La relación entre la salud de la población y la salud del medio ambiente es muy estrecha y revela situaciones de vulnerabilidad, así como conflictos de intereses y también dilemas morales en la toma de decisiones. Esto resulta de interés para la práctica de la Medicina en general, y de la Medicina Interna en particular. Cuando se habla de vulnerabilidad, en el imaginario colectivo surgen las fragilidades de las poblaciones pobres e indigentes, que tienen que ver con la “alta vulnerabilidad”. Pero hay vulnerabilidades ambientales que no respetan clases sociales ni poder económico. En la Argentina un ejemplo es el del Riachuelo (Ciudad Autónoma de Buenos Aires y Provincia de Buenos Aires), donde diariamente se vuelcan miles de metros cúbicos de aguas servidas y de residuos industriales que son tóxicos. Este desastre ecológico tiene una antigüedad de dos siglos y expone a casi 5 millones de personas a vivir en “riesgo sanitario”, ya sea por la posibilidad de intoxicaciones (plomo, benceno, mercurio, tolueno) o de infecciones (leptospirosis, hantavirus, virus de la hepatitis, etc.) además de la posibilidad de desarrollar patologías oncológicas. Otro ejemplo en el interior de la Argentina es la actividad minera y la contaminación de los ríos con cianuro.

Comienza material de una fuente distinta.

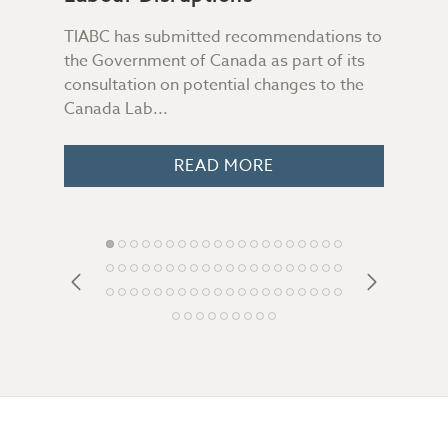
TIABC has submitted recommendations to
Not 
the Government of Canada as part of its
file
consultation on potential changes to the
Some
 you
Canada Lab...
peop
o
READ MORE
Footer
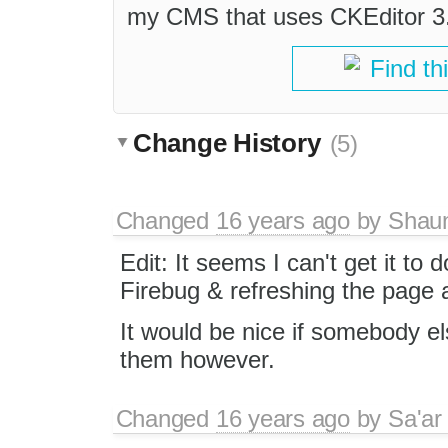
my CMS that uses CKEditor 3.
Find th
Change History
(5)
Changed
16 years ago
by
Shau
Edit: It seems I can't get it to
Firebug & refreshing the page 
It would be nice if somebody els
them however.
Changed
16 years ago
by
Sa'ar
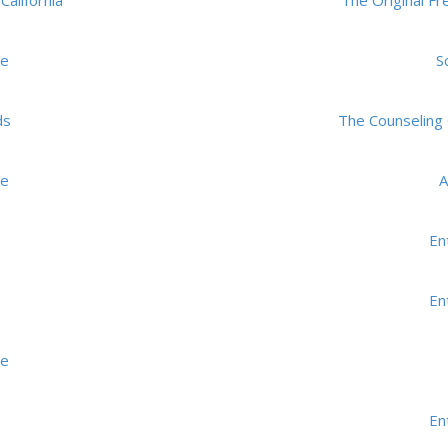
California
The Original F
me
S
ds
The Counseling 
me
A
En
En
me
En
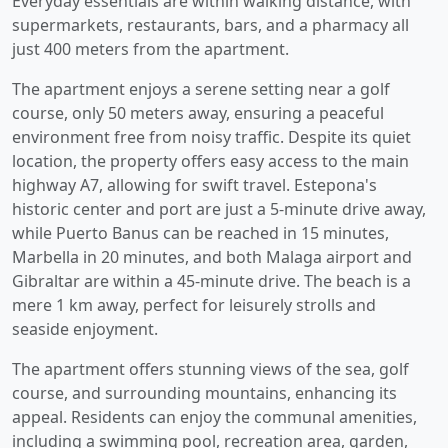
Everyday essentials are within walking distance, with
supermarkets, restaurants, bars, and a pharmacy all
just 400 meters from the apartment.
The apartment enjoys a serene setting near a golf
course, only 50 meters away, ensuring a peaceful
environment free from noisy traffic. Despite its quiet
location, the property offers easy access to the main
highway A7, allowing for swift travel. Estepona's
historic center and port are just a 5-minute drive away,
while Puerto Banus can be reached in 15 minutes,
Marbella in 20 minutes, and both Malaga airport and
Gibraltar are within a 45-minute drive. The beach is a
mere 1 km away, perfect for leisurely strolls and
seaside enjoyment.
The apartment offers stunning views of the sea, golf
course, and surrounding mountains, enhancing its
appeal. Residents can enjoy the communal amenities,
including a swimming pool, recreation area, garden,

La Organización Mundial de la Salud (OMS) alerta contra la contaminación atmosférica cuyos efectos letales se daría en cerca de 3 millones de óbitos anuales. La contaminación del aire en el planeta afectaría a más del 90% de la población, a través de partículas de diámetro aerodinámico en forma sólida o líquida (polvo, cenizas, metales, cemento, polen, etc.) que se conocen como PM10 y PM 2,5, cuyo correlato se da en los ingresos hospitalarios por patología respiratoria. Las PM 2,5 provienen de fuentes antropogénicas  como las emisiones de los vehículos diésel y, las PM10 pueden tener una composición natural como el polvo que trae el viento de otra región. Las boinas tóxicas suelen concentrarse en las grandes urbes. La contaminación de las megalópolis (conjunto de áreas metropolitanas) obedece a la actividad industrial, los automóviles, las emisiones de las centrales térmicas y la eliminación de residuos. La atmósfera más contaminada del planeta hoy se daría en aquellos países por donde discurría la antigua ruta de la seda.

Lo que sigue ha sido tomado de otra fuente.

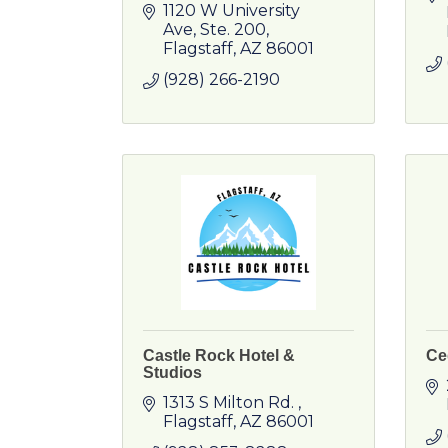
1120 W University 
Ave
Ste. 200
Flagstaff
AZ
86001
(928) 266-2190
Castle Rock Hotel &
Ce
Studios
1313 S Milton Rd. 
Flagstaff
AZ
86001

Casi todos los países del mundo firmaron el Protocolo de Montreal para prohibir los gases que destruyen el ozono atmosférico y el mismo entró en vigencia en 1975. El Protocolo de Montreal está cumpliendo con sus objetivos porque se redujo el agujero de ozono. Sería importante que el Protocolo de París (2015) sobre el cambio climático (control de la emisión de gases de efecto invernadero y mantener el aumento de la temperatura global por debajo de los 2ºC en las próximas décadas), ya firmado por casi todos los países, siga el camino del anterior para comenzar a reparar el daño ambiental que se le ha ocasionado al planeta, pero existen fuertes oposiciones como sucede con los Estados Unidos, Rusia y otros países.

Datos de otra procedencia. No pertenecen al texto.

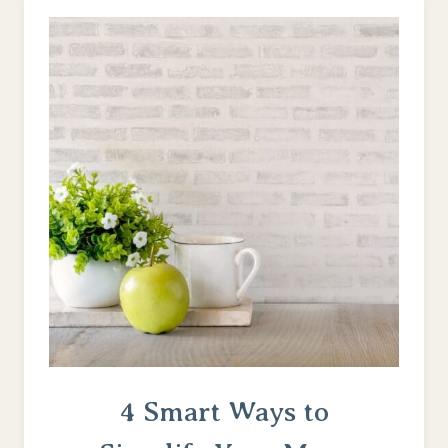
PATIENCE
TO
AN
ON-
DEMAND
GENERATION
4 Smart Ways to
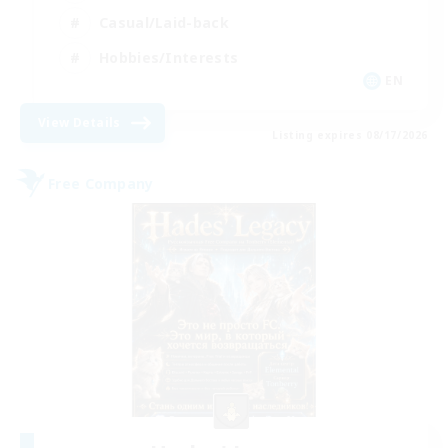
Casual/Laid-back
Hobbies/Interests
EN
View Details
Listing expires 08/17/2026
Free Company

Se calcula que en el planeta ocho millones de toneladas de basura por año van a parar a los mares y océanos, gran parte son fragmentos de plástico. No solo se trata del calentamiento global o del uso de energías no renovables, hoy existe también el problema del plástico, y cómo los micro-plásticos  ingresan al organismo humano.

Contaminación visual, contaminación auditiva, así como contaminación de los otros sentidos (olfato, gusto, tacto) están presentes en el ambiente y no sería algo inocuo. Cada vez son más las contaminaciones que afectan la salud de la población y del planeta, por eso se necesita una información científica responsable que pueda contrarrestar ciertos discursos motivados por conflictos de intereses, y que sirva para elaborar estrategias que protejan al ambiente y la salud de los seres humanos.